[[ Entries provided, beginning ]]
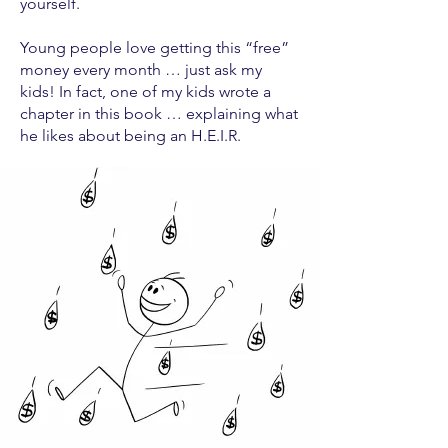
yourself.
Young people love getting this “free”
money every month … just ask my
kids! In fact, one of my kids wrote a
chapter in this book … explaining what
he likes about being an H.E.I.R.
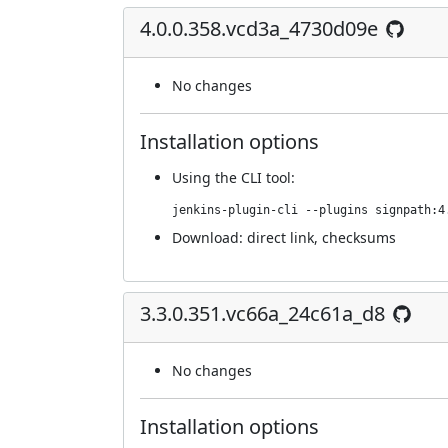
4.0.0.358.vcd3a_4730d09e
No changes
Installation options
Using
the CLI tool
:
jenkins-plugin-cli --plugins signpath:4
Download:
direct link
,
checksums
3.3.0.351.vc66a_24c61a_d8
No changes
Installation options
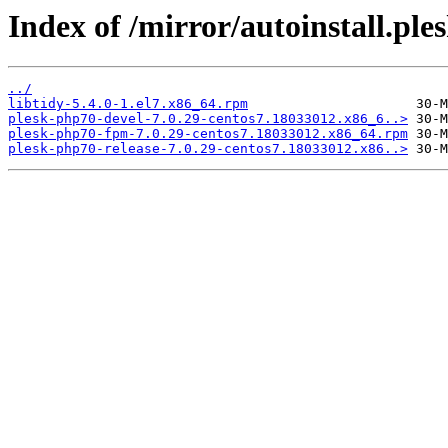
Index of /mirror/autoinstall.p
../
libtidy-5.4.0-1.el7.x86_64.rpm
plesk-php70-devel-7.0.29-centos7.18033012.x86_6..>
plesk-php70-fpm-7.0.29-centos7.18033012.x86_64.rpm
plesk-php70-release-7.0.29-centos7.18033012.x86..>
[[ Entries provided, end ]]
**What needs to be done:**
Would you output each entry exactly and leave the pictures behind?

**Your response:**
yourself.
Young people love getting this “free”
money every month … just ask my
kids! In fact, one of my kids wrote a
chapter in this book … explaining what
he likes about being an H.E.I.R.
4.0.0.358.vcd3a_4730d09e
No changes
Installation options
Using
the CLI tool
:
jenkins-plugin-cli --plugins signpath:4
Download:
direct link
,
checksums
3.3.0.351.vc66a_24c61a_d8
No changes
Installation options
Index of /mirror/autoinstall.p
../
libtidy-5.4.0-1.el7.x86_64.rpm
plesk-php70-devel-7.0.29-centos7.18033012.x86_6..>
plesk-php70-fpm-7.0.29-centos7.18033012.x86_64.rpm
plesk-php70-release-7.0.29-centos7.18033012.x86..>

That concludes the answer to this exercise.